*** Data listing Section Begins ***
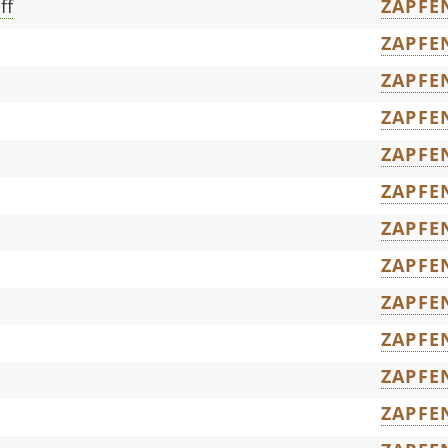
ff
ZAPFE
ZAPFE
ZAPFE
ZAPFE
ZAPFE
ZAPFE
ZAPFE
ZAPFE
ZAPFE
ZAPFE
ZAPFE
ZAPFE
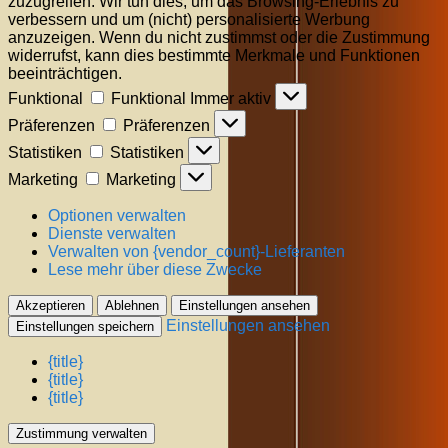
zuzugreifen. Wir tun dies, um das Browsing-Erlebnis zu
verbessern und um (nicht) personalisierte Werbung
anzuzeigen. Wenn du nicht zustimmst oder die Zustimmung
widerrufst, kann dies bestimmte Merkmale und Funktionen
beeinträchtigen.
Funktional
Funktional
Immer aktiv
Präferenzen
Präferenzen
Statistiken
Statistiken
Marketing
Marketing
Optionen verwalten
Dienste verwalten
Verwalten von {vendor_count}-Lieferanten
Lese mehr über diese Zwecke
Akzeptieren
Ablehnen
Einstellungen ansehen
Einstellungen ansehen
Einstellungen speichern
{title}
{title}
{title}
Zustimmung verwalten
*** Data listing Section Ends ***
• Problem details: Please work out how many lines of the data include the string "Zustimmung" and reply with the number alone.

• Finished task: 2